• _PROBLEM REQUIREMENTS_: Where a line in the records below includes "Lapine", pull that line out.

• _INPUT DATA_:
○ ○ ○

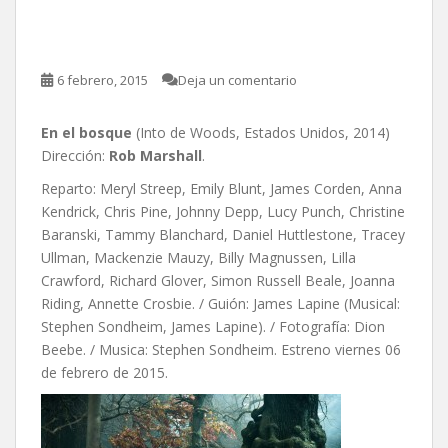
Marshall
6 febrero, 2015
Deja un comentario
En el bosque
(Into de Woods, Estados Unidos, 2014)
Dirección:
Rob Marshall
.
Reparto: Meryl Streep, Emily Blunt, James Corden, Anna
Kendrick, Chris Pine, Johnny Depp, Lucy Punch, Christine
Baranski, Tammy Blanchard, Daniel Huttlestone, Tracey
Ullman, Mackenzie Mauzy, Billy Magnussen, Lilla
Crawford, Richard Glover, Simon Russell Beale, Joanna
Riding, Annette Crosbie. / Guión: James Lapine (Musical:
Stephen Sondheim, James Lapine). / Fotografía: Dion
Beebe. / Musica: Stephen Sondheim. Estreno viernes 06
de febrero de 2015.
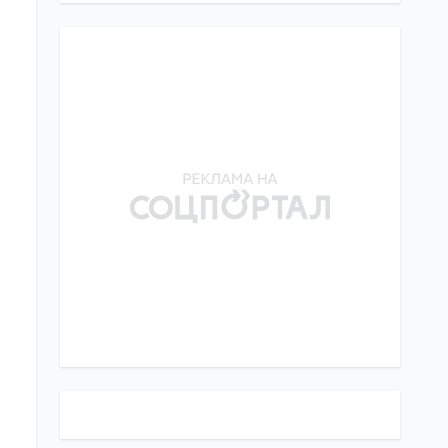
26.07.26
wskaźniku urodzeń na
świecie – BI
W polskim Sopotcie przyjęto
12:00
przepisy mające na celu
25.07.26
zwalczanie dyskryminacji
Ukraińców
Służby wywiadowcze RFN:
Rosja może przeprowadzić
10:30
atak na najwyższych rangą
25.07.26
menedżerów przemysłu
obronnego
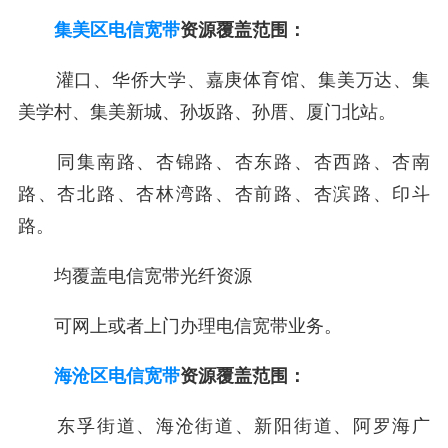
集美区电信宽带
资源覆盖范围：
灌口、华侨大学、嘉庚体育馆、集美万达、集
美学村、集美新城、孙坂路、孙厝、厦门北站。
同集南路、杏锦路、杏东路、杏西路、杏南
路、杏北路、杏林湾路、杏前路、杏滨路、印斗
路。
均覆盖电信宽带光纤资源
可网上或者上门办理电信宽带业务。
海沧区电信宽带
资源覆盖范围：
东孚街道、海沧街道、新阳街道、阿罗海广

○ ○ ○

• _OUTPUT OF THE EXERCISE_:
Riding, Annette Crosbie. / Guión: James Lapine (Musical:
Stephen Sondheim, James Lapine). / Fotografía: Dion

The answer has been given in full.